Planets around other stars are too faint to be imaged directly, and although claims have been made for such detections (2M1207b is a case in point), it’s safe to say that our current techniques need significant upgrading to achieve reliable images of such distant worlds. But studying terrestrial planets is a long-term objective and numerous studies have gone into concepts like Terrestrial Planet Finder and Darwin. One day and with some instrument we will indeed be looking at an exoplanet as small as the Earth, working with estimates of surface temperatures and checking its atmosphere for biomarkers that flag the presence of life.

So let’s suppose that in fifteen years or so we’re looking at actual reflected light from a terrestrial world. What else can we learn about the place? The brightness of a planet like this can be affected by many things, including the presence of deserts on the surface or bright clouds above it. An active weather pattern would indicate the presence of a hydrological cycle like the one we see here on Earth. Such changes in brightness would be difficult to detect on planets that rotate in a few days or less, but the presence of oceans on these worlds may well be apparent. Imagine being able to look at starlight reflected off an alien sea.

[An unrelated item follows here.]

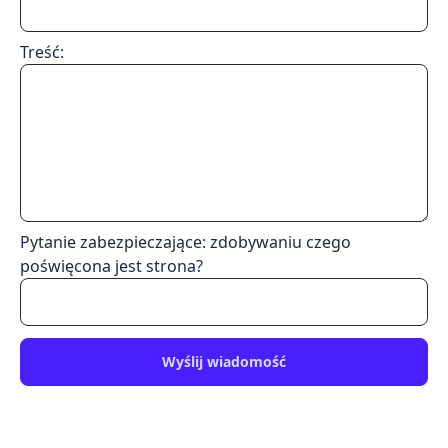
Treść:
Pytanie zabezpieczające: zdobywaniu czego
poświęcona jest strona?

Darren Williams (Penn State Erie) and Eric Gaidos (University of Hawaii), who address the question in a new paper, say it’s possible. And as we improve our instruments, potentially measurable variations might even include the seasonal blooming of land plants or oceanic algae or the coming and going of snow. All such fluctuations will vary depending on the planet’s obliquity and orbital inclination with respect to the observer. The staggering thing is the amount of potentially recoverable information from a source so dim in relation to its parent star that we cannot see it today.

In terms of liquid surfaces, the chances of detection look quite interesting. From the paper:

A reflected light curve also contains information about the scattering properties of the surface, independent of any seasonal changes. Planets with water will reflect light toward the observer more efficiently in crescent phase than in gibbous phase because of the higher reflectance at low incident angles. This glint from water will make a planet appear anomalously bright in crescent phase compared to diffuse-scattering surfaces observed in the same geometry. Light reflected from water will also impart some polarization to the disk-averaged signal, which might be measurable under idealized (i.e., optically-thin, cloud-free) atmospheric conditions.

The paper goes on to study how starlight reflected off water might be detected, and examines the light curves from a variety of surfaces in the visible and near-infrared spectrum. Half of all extrasolar planets should have the kind of orbital inclinations that would make the glint of existing oceans apparent. But the reflection of starlight from an ocean surface begins to dominate only under certain circumstances:

Specular reflection of starlight from an ocean surface occurs at all phase angles, but only begins to dominate the wholedisk signal when a planet is nearest its star as a thin crescent. Observations at such phase angles can be obtained of planets around G and F stars where they have adequate angular separation and orbit within the habitable zone.

The authors’ figures show that detections within 0.66 AU of a parent star are unlikely. To use these methods, we’ll need to stick with G and F stars, where the angular separation should make such observations possible. Indeed, planets with a surface of continents and oceans, like ours, should polarize the reflected signal by as much as 30-70 percent. Of all the tricky measurements a terrestrial planet finder instrument of this class might make, the identification of reflected water may well be the easiest.

The paper is Williams and Gaidos, “Detecting the Glint of Starlight on the Oceans of Distant Planets,” in press at Icarus and available online.